Monday, September 19, 2016

Replication from Oracle to MariaDB - Part 3

This is the third part of a series of blogs on how to do Change Data Capture from Oracle in an effort to be able to replicate that data to MariaDB. Part 1 dealt with some basics on the Oracle side of things regarding the Oracle redo log which we use as a source for out CDC efforts and Part 2 was about how to get this to work.
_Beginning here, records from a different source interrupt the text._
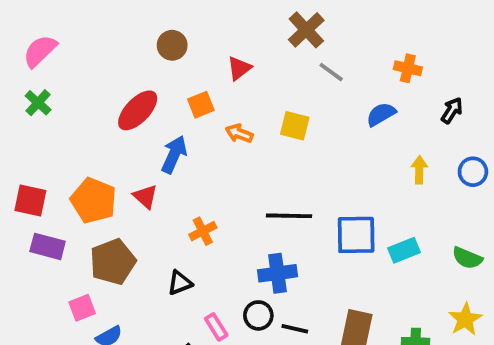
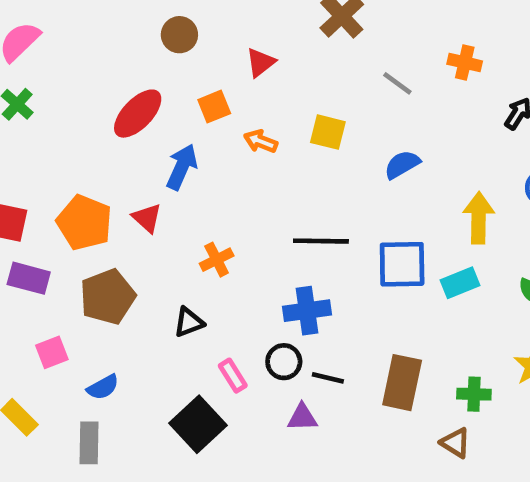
gray line: (331, 72) -> (397, 83), moved
blue semicircle: (381, 114) -> (402, 165), moved
yellow arrow: (419, 170) -> (479, 218), moved, size x1.5
pink square: (82, 308) -> (52, 352), moved

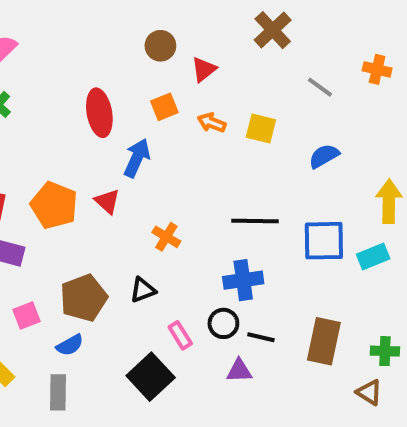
brown circle: (179, 35) -> (160, 46), moved
red ellipse: (138, 114) -> (99, 113), turned -54
orange arrow: (261, 141) -> (212, 123), moved
orange cross: (217, 260) -> (166, 237), turned -32
brown pentagon: (108, 297) -> (84, 298), moved

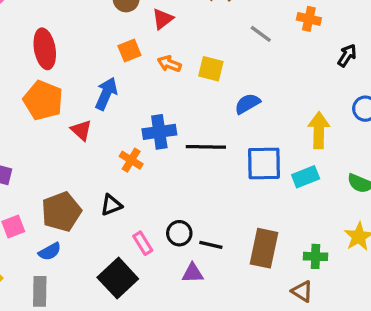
red ellipse: (99, 113) -> (45, 49), moved
blue semicircle: (324, 156) -> (247, 104), moved
orange pentagon: (54, 205) -> (43, 100), moved
blue cross: (243, 280) -> (159, 132), moved

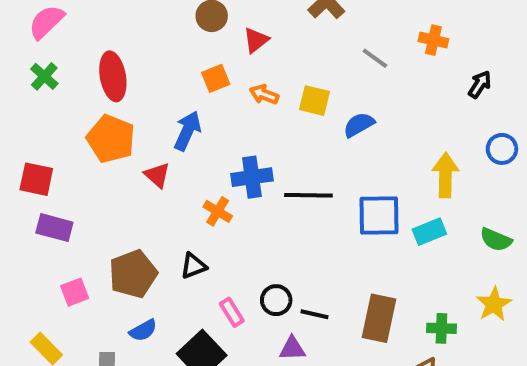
blue semicircle: (247, 104) -> (359, 125), moved
blue semicircle: (50, 251) -> (143, 330), moved

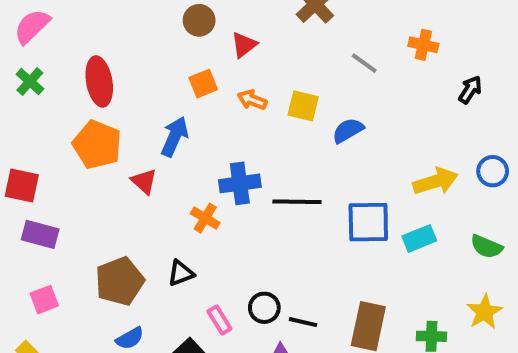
blue circle: (502, 149) -> (493, 171), moved
yellow arrow: (445, 175) -> (436, 181), turned 72
pink square: (75, 292) -> (44, 300), moved

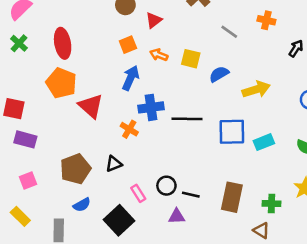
blue arrow: (175, 137) -> (131, 78), moved
red triangle: (144, 181) -> (91, 106), size x1.5
yellow arrow: (436, 181) -> (256, 89), moved

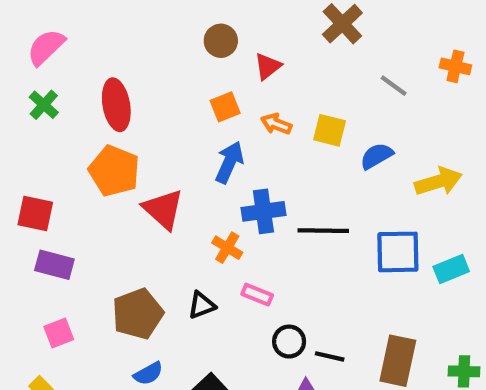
pink rectangle: (138, 193) -> (257, 295), moved, turned -36

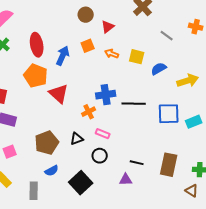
blue arrow: (229, 162) -> (63, 56), moved
orange cross: (227, 248) -> (89, 112), turned 32
black circle: (289, 342) -> (100, 156), moved

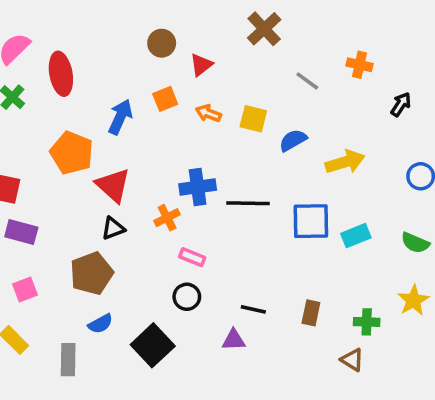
red ellipse: (37, 45) -> (61, 74), moved
black triangle: (77, 139) -> (113, 228), moved
brown rectangle: (169, 165) -> (311, 313), size x0.6

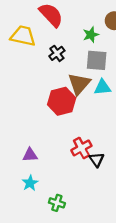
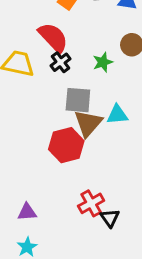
black cross: (57, 53) -> (61, 62), moved
gray square: (97, 60) -> (78, 100), moved
cyan triangle: (102, 87) -> (117, 115), moved

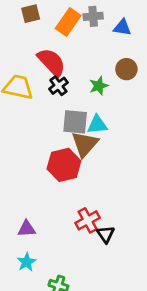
cyan triangle: (117, 115) -> (97, 125), moved

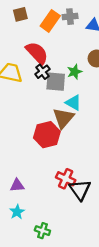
gray square: (75, 122) -> (56, 82), moved
cyan triangle: (97, 125) -> (73, 103), turned 35
red cross: (88, 220) -> (66, 179), turned -36
black triangle: (106, 234) -> (80, 190), size x1.5

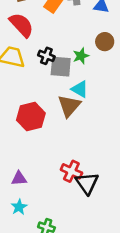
red semicircle: (37, 53) -> (21, 25), moved
black cross: (42, 72) -> (46, 56), turned -32
red hexagon: (47, 135) -> (31, 117), moved

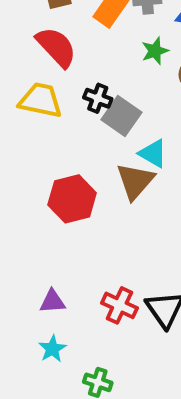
green star: (81, 56) -> (155, 51), moved
gray square: (61, 67) -> (121, 116), turned 30
red cross: (71, 171) -> (119, 305), moved

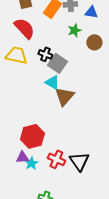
cyan triangle: (153, 153) -> (52, 82), moved
red hexagon: (72, 199) -> (32, 136), moved
cyan star: (52, 349) -> (31, 163), moved

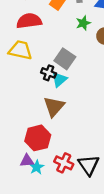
red semicircle: (24, 28) -> (29, 21), turned -55
black cross: (45, 54) -> (49, 73), moved
cyan triangle: (52, 82) -> (59, 79), turned 49
brown triangle: (64, 96) -> (54, 106), moved

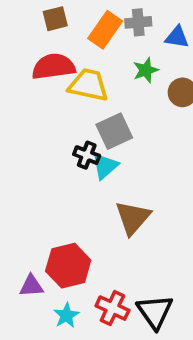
yellow trapezoid: (20, 50) -> (88, 85), moved
gray square: (65, 59) -> (114, 131), turned 30
brown triangle: (54, 106) -> (133, 218), moved
purple triangle: (27, 161) -> (31, 286), moved

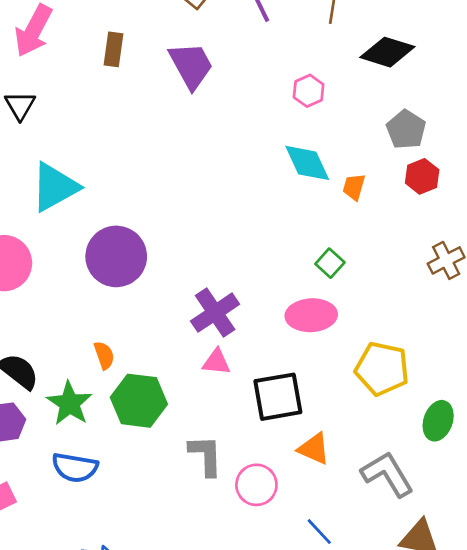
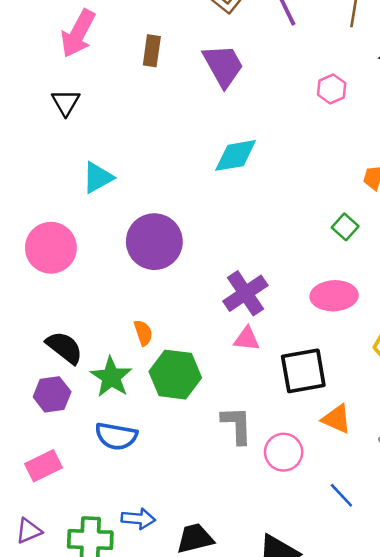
cyan diamond: (307, 163) -> (236, 155), moved, turned -75
cyan triangle: (55, 187) -> (98, 178), size x0.7
green square: (330, 263) -> (345, 227), moved

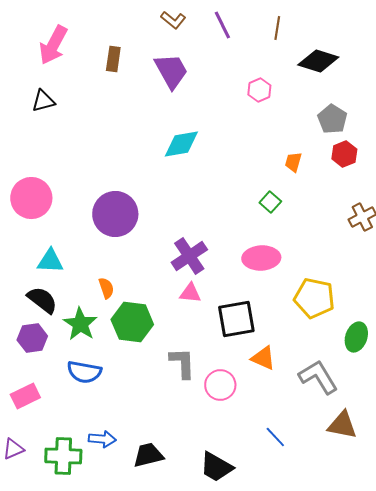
black triangle: (66, 102) -> (43, 101), turned 45
cyan triangle: (98, 178) -> (50, 261), moved, turned 32
pink circle: (51, 248) -> (31, 198), moved
blue line: (341, 495) -> (275, 437), moved

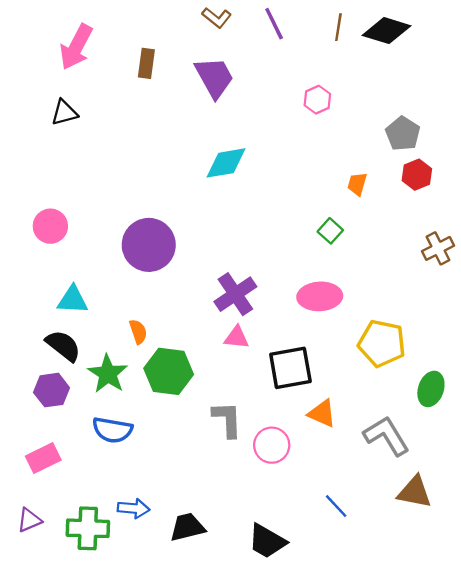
black diamond: (318, 61) -> (386, 31), moved
pink circle: (31, 198) -> (50, 226), size x0.7

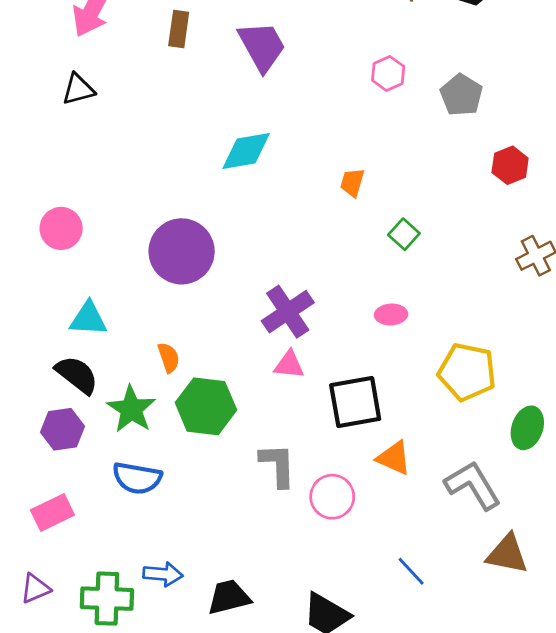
gray pentagon: (403, 134) -> (461, 95), moved
cyan diamond: (226, 163) -> (246, 151), moved
orange trapezoid: (357, 184) -> (352, 183), moved
pink ellipse: (320, 296) -> (391, 315), size x0.6

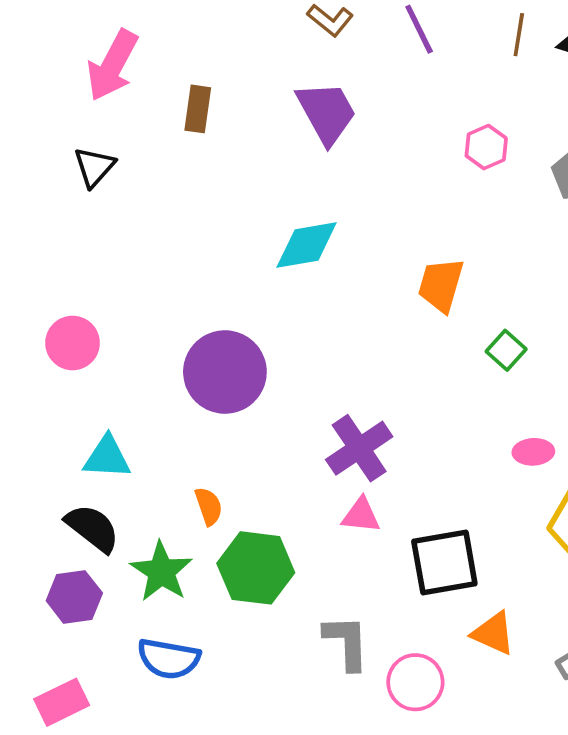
brown rectangle: (179, 29) -> (198, 109), moved
black triangle: (78, 89) -> (94, 167), turned -33
orange trapezoid: (352, 183) -> (441, 285), size x1.5
pink ellipse: (391, 315) -> (533, 452), moved

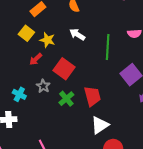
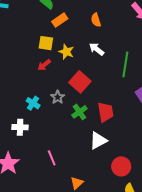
yellow square: (26, 33) -> (46, 43), turned -35
red arrow: (36, 59) -> (44, 65), moved
white triangle: (100, 125) -> (98, 141), moved

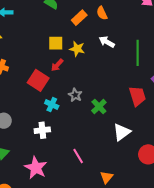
orange rectangle: (60, 20) -> (79, 18), moved
red square: (80, 82) -> (38, 80), moved
red trapezoid: (106, 112) -> (137, 96), moved

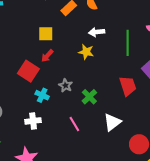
white arrow: (107, 42) -> (97, 32), turned -35
yellow star: (77, 49) -> (86, 52), moved
pink line: (78, 156) -> (74, 124), moved

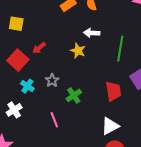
yellow square: (46, 34) -> (16, 24), moved
white cross: (33, 121) -> (14, 110), turned -35
white triangle: (112, 122) -> (110, 126), moved

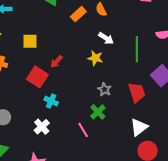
white arrow: (92, 33) -> (106, 38), turned -140
gray star: (52, 80) -> (104, 89), moved
green cross: (74, 95) -> (98, 112), moved

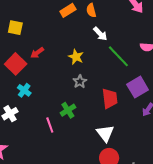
white arrow: (106, 38) -> (100, 34), moved
green line: (137, 49) -> (118, 56), turned -55
gray star: (104, 89) -> (80, 82), moved
white triangle: (139, 127) -> (105, 133), turned -42

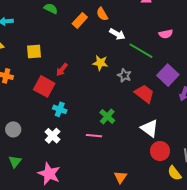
gray star: (80, 82) -> (124, 75), moved
red trapezoid: (110, 99) -> (144, 94), turned -30
pink line: (50, 125) -> (94, 136), turned -49

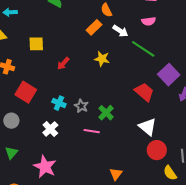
orange rectangle: (80, 20) -> (94, 27), moved
pink semicircle: (166, 34) -> (149, 21), moved
gray star: (124, 75) -> (81, 106), moved
red square: (44, 86) -> (26, 92), moved

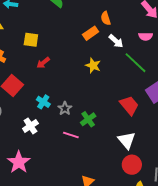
red arrow: (63, 63) -> (43, 63), moved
We left part2 with an example of how to Replicate INSERTs from Oracle to MariaDB, but that is hardly good enough, we also have to deal with UPDATE and DELETE to make it at least somewhat complete, and this is what we will have a look at in this post.

And I know what you are asking your selves now, you spent all that time explaining the Oracle ROWID and then you never used that. That was an awful waste of time. And no, it wasn't a waste, we will put it to good use now when we look at UPDATEs.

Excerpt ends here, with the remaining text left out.